• **Dataset entries**:
※ ※ ※
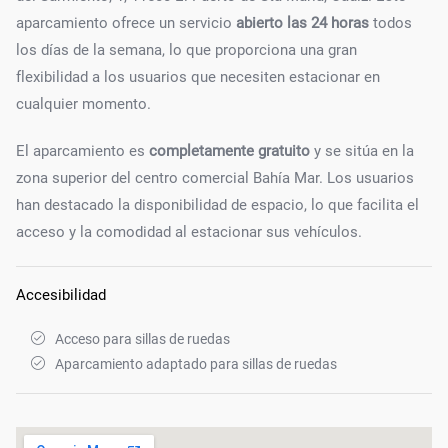
aparcamiento ofrece un servicio
abierto las 24 horas
todos
los días de la semana, lo que proporciona una gran
flexibilidad a los usuarios que necesiten estacionar en
cualquier momento.
El aparcamiento es
completamente gratuito
y se sitúa en la
zona superior del centro comercial Bahía Mar. Los usuarios
han destacado la disponibilidad de espacio, lo que facilita el
acceso y la comodidad al estacionar sus vehículos.
Accesibilidad
Acceso para sillas de ruedas
Aparcamiento adaptado para sillas de ruedas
※ ※ ※
• **What is needed**: Reproduce the entries above word for word. Pictures stay out.

• **Final answer**:
aparcamiento ofrece un servicio
abierto las 24 horas
todos
los días de la semana, lo que proporciona una gran
flexibilidad a los usuarios que necesiten estacionar en
cualquier momento.
El aparcamiento es
completamente gratuito
y se sitúa en la
zona superior del centro comercial Bahía Mar. Los usuarios
han destacado la disponibilidad de espacio, lo que facilita el
acceso y la comodidad al estacionar sus vehículos.
Accesibilidad
Acceso para sillas de ruedas
Aparcamiento adaptado para sillas de ruedas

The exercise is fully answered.